Collection Techniques (MITRE ATT&CK TA0009)

Collection Techniques (MITRE ATT&CK TA0009) | CDA.Wiki | CDA.Wiki

# Collection Techniques (MITRE ATT&CK TA0009)

Definition

Collection is the tactic that bridges discovery and exfiltration. In MITRE ATT&CK, Tactic TA0009 covers the techniques adversaries use to gather data before moving it out of the target environment. The attacker has completed their reconnaissance (TA0007), knows where data lives and what is worth taking, and now systematically acquires it.

Collection is distinct from exfiltration (TA0010). Collection is the act of identifying and assembling the target data. Exfiltration is the act of moving it outside the victim environment. The distinction matters operationally because many attacks involve an extended collection phase, sometimes spanning weeks or months, before any data leaves the network. Organizations that detect exfiltration have detected the end of the collection phase. Organizations that detect collection behaviors have an opportunity to intervene before any data leaves.

MITRE ATT&CK TA0009 covers a wide range of collection techniques: email harvesting, data theft from information repositories like SharePoint and Confluence, collection from cloud storage services, local file system collection, clipboard and screen capture, input capture via keylogging, and data staging in preparation for exfiltration. Each technique reflects a different data type or collection context.

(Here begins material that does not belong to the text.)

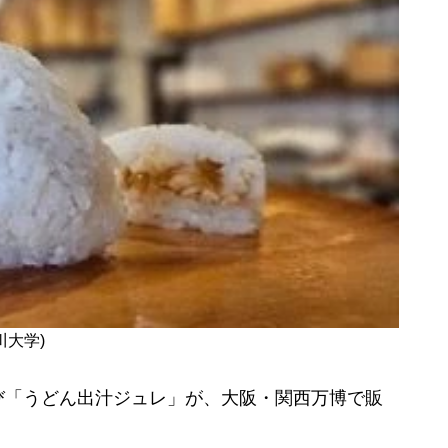
川大学)
「うどん出汁ジュレ」が、大阪・関西万博で販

Within the Planetary Defense Model (PDM), collection detection is a TID responsibility governed by Predictive Defense Intelligence (PDI). The operational mandate is to detect collection behaviors before exfiltration completes. The Change Healthcare breach (2024) demonstrated the consequences of missing the collection phase: attackers maintained persistent access for weeks, collecting over six terabytes of sensitive healthcare data before the breach was detected.

How It Works

Email Collection

Email is one of the highest-value data targets in most organizations. Corporate email contains financial information, personnel data, legal communications, merger and acquisition planning, intellectual property discussions, credentials sent in cleartext, and the operational context that makes other data interpretable. Attackers treat email as a primary collection target.

MITRE ATT&CK T1114 covers three distinct email collection sub-techniques:

T1114.001 (Local Email Client Data) targets email stored on the local machine. Microsoft Outlook stores email in PST (Personal Storage Table) files and OST (Offline Storage Table) files. An attacker with access to the filesystem can copy these files directly and access the entire email history of the account, including deleted items and sent messages. This technique requires no special access beyond the user's file system permissions.

T1114.002 (Remote Mailbox Access) targets the mail server directly rather than the local client. Protocols including MAPI (Messaging Application Programming Interface), Exchange Web Services (EWS), and Microsoft Graph API allow authenticated access to mailboxes hosted in Exchange or Microsoft 365. An attacker with valid credentials, including OAuth tokens obtained through consent phishing or token theft, can programmatically access and download entire mailboxes without touching the local machine. This technique scales: a single set of administrative credentials can be used to access and download the mailboxes of every user in the organization.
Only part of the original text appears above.